5.Masa Remaja (adolescence) ditandai
adanya kecenderungan identity – Identity Confusion. Sebagai persiapan
ke arah kedewasaan didukung pula oleh kemampuan dan kecakapan–kecakapan
yang dimilikinya dia berusaha untuk membentuk dan memperlihatkan
identitas diri, ciri-ciri yang khas dari dirinya. Dorongan membentuk dan
memperlihatkan identitas diri ini, pada para remaja sering sekali
sangat ekstrim dan berlebihan, sehingga tidak jarang dipandang oleh
lingkungannya sebagai penyimpangan atau kenakalan. Dorongan pembentukan
identitas diri yang kuat di satu pihak, sering diimbangi oleh rasa setia
kawan dan toleransi yang besar terhadap kelompok sebayanya. Di antara
kelompok sebaya mereka mengadakan pembagian peran, dan seringkali mereka
sangat patuh terhadap peran yang diberikan kepada masing-masing
anggota.
6.Masa Dewasa Awal (Young adulthood) ditandai
adanya kecenderungan intimacy –isolation. Kalau pada masa sebelumnya,
individu memiliki ikatan yang kuat dengan kelompok sebaya, namun pada
masa ini ikatan kelompok sudah mulai longgar. Mereka sudah mulai
selektif, dia membina hubungan yang intim hanya dengan orang-orang
tertentu yang sepaham. Jadi pada tahap ini timbul dorongan untuk
membentuk hubungan yang intim dengan orang-orang tertentu, dan kurang
akrab atau renggang dengan yang lainnya.
7.Masa Dewasa (Adulthood) ditandai
adanya kecenderungan generativity – stagnation. Sesuai dengan namanya
masa dewasa, pada tahap ini individu telah mencapai puncak dari
perkembangan segala kemampuannya. Pengetahuannya cukup luas,
kecakapannya cukup banyak, sehingga perkembangan individu sangat pesat.

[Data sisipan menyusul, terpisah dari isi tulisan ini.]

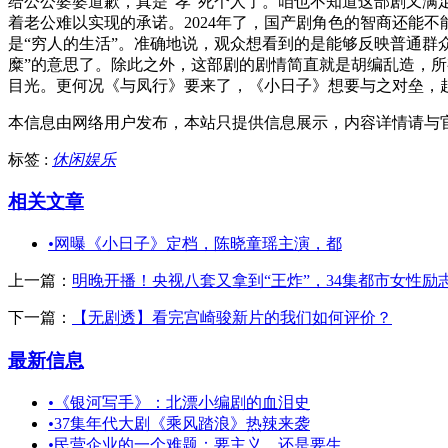
给公公婆婆道歉，真是“孝”死个人了。咱也不知道这部剧又
着老公难以实现的承诺。2024年了，国产剧角色的智商还能
是“穷人的生活”。准确地说，观众想看到的是能够反映普通群
糜”的意思了。除此之外，这部剧的剧情简直就是胡编乱造，
目光。更何况《与凤行》要来了，《小日子》想要与之对垒，
本信息由网络用户发布，
本站只提供信息展示，内容详情请与
标签 :
休闲娱乐
相关文章
•
网曝《小日子》定档，陈晓童瑶主演，都
上一篇：
明晚开播！央视八套又拿到“王炸”，34集都市女性励
下一篇：
【无剧透】看完宫崎骏新片的我们如何评价？
最新信息
•
《银河写手》：北漂小编剧的血泪史
•
37集年代大剧《乘风踏浪》热辣来袭
•
民营企业的一个难题：要主义，还是要生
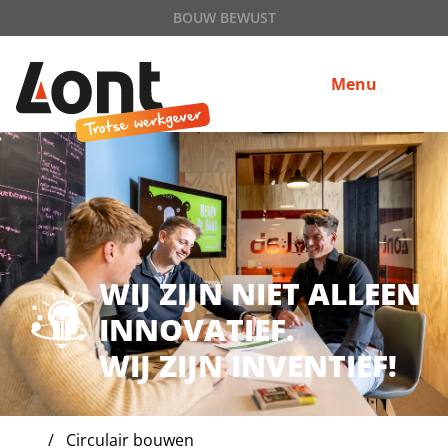
BOUW BEWUST
Menu
WIJ ZIJN NIET ALLEEN
INNOVATIEF.
WIJ ZIJN INVENTIEF!
Circulair bouwen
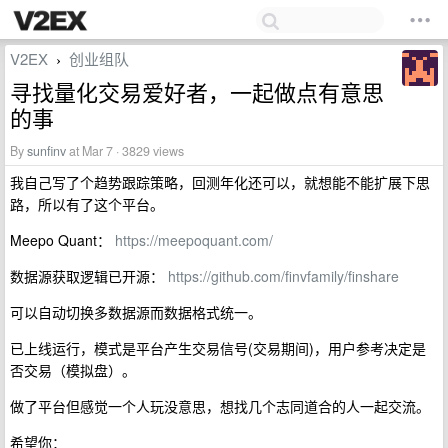
V2EX
创业组队
›
寻找量化交易爱好者，一起做点有意思
的事
By
sunfinv
at Mar 7 · 3829 views
我自己写了个趋势跟踪策略，回测年化还可以，就想能不能扩展下思
路，所以有了这个平台。
Meepo Quant：
https://meepoquant.com/
数据源获取逻辑已开源：
https://github.com/finvfamily/finshare
可以自动切换多数据源而数据格式统一。
已上线运行，模式是平台产生交易信号(交易期间)，用户参考决定是
否交易（模拟盘）。
做了平台但感觉一个人玩没意思，想找几个志同道合的人一起交流。
希望你：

Meskipun pengetahuan dan kecakapan individu sangat luas, tetapi dia
tidak mungkin dapat menguasai segala macam ilmu dan kecakapan, sehingga
tetap pengetahuan dan kecakapannya terbatas. Untuk mengerjakan atau
mencapai hal – hal tertentu ia mengalami hambatan.
8.Masa hari tua (Senescence) ditandai
adanya kecenderungan ego integrity – despair. Pada masa ini individu
telah memiliki kesatuan atau intregitas pribadi, semua yang telah dikaji
dan didalaminya telah menjadi milik pribadinya. Pribadi yang telah
mapan di satu pihak digoyahkan oleh usianya yang mendekati akhir.
Mungkin ia masih memiliki beberapa keinginan atau tujuan yang akan
dicapainya tetapi karena faktor usia, hal itu sedikit sekali kemungkinan
untuk dapat dicapai. Dalam situasi ini individu merasa putus asa.
Dorongan untuk terus berprestasi masih ada, tetapi pengikisan kemampuan
karena usia seringkali mematahkan dorongan tersebut, sehingga
keputusasaan acapkali menghantuinya.